In terms of business, Nashville is booming. There is construction in every corner and people say that the dining scene in Nashville is probably like Austin eight to 10 years ago. The culinary scene here is young, vibrant and exciting. To be a part of that, to be in the forefront of that, was very enticing. It’s a good energy to feed off of.
The South has a lot of preconceived notions about Indian food, about Asian food. In most cities those restaurants are relegated to strip malls in the suburbs. Is there really market for high-end Asian and Indian restaurants here?
America in general is in the infancy stage of accepting Indian food. We are far behind England, but Indian food has been there for a lot longer than it’s been in America, and I’m hoping to be one of those pioneer chefs who can actually show it off here. I am proud of it and I want people to see it, to eat it, to enjoy it.
How can ethnic chefs get people to see their food in a different way?
Chefs who want to make an impact in the ethnic dining scene need to understand what environment they are in and who they are catering to. Don’t compromise your flavor, but integrate whatever is locally available. For example I fell in love with Nashvillian things like the “meat and three” and ingredients like collard greens and black-eyed peas. I took all of these things which are so quintessential Southern and gave them an Indian twist. Give your guests the food that you would eat every day.
What are some other restaurants in Nashville that you love?
Etch, Husk, the biscuits with peach jam at The Loveless Cafe, Hattie B’s—the medium spice level. If you haven’t had it, I would strongly suggest you don’t go too hot. I tried it the first time because I thought I was Indian and I went home crying.
Sean Brock came over from Charleston to open Husk and you came down from New York to open your restaurant. Do you think outside chefs are going to start flocking to Nashville to open restaurants?

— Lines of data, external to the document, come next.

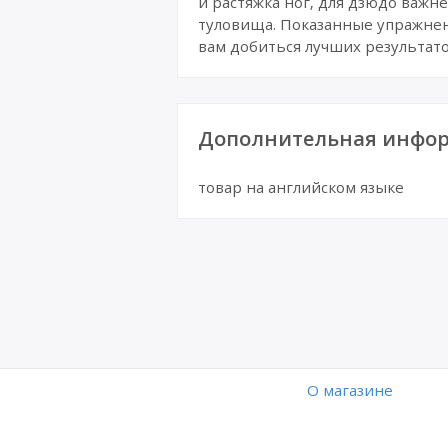
и растяжка ног, для дзюдо важн
туловища. Показанные упражнен
вам добиться лучших результато
Дополнительная инфор
товар на английском языке
O магазине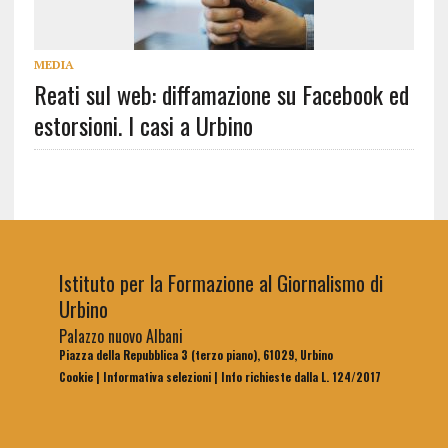
MEDIA
Reati sul web: diffamazione su Facebook ed
estorsioni. I casi a Urbino
Istituto per la Formazione al Giornalismo di
Urbino
Palazzo nuovo Albani
Piazza della Repubblica 3 (terzo piano), 61029, Urbino
Cookie
|
Informativa selezioni
|
Info richieste dalla L. 124/2017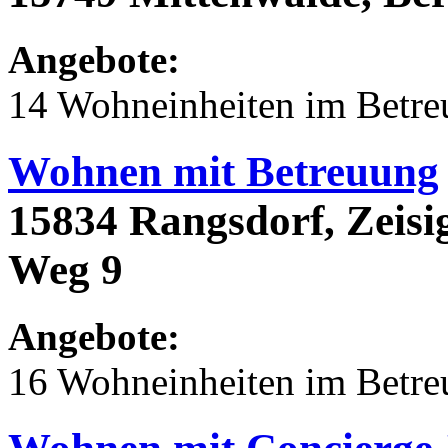
Angebote:
14 Wohneinheiten im Betr
Wohnen mit Betreuung
15834 Rangsdorf, Zeis
Weg 9
Angebote:
16 Wohneinheiten im Betr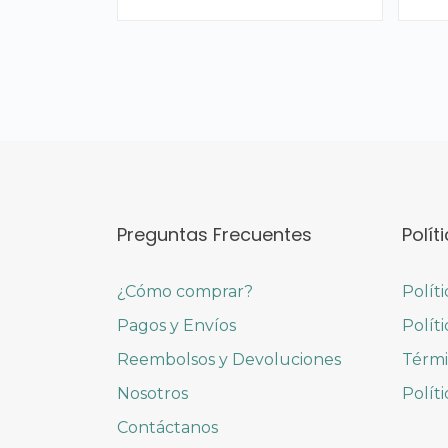
Preguntas Frecuentes
Polít
¿Cómo comprar?
Polít
Pagos y Envíos
Polít
Reembolsos y Devoluciones
Térmi
Nosotros
Polít
Contáctanos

Sometimes I think yes and sometimes I think no. I moved to Nashville with my family in February. And the one thing that I noticed is Nashville is very protective of their own. They welcome people with open arms, but they don’t want this to be a pit stop for them. Maybe in a couple of years when the city really explodes then we could reach the kind of thing that Miami has, but at the present moment people are looking for more than just food. They want people to come here, make Nashville their home and fall in love with the community like I have.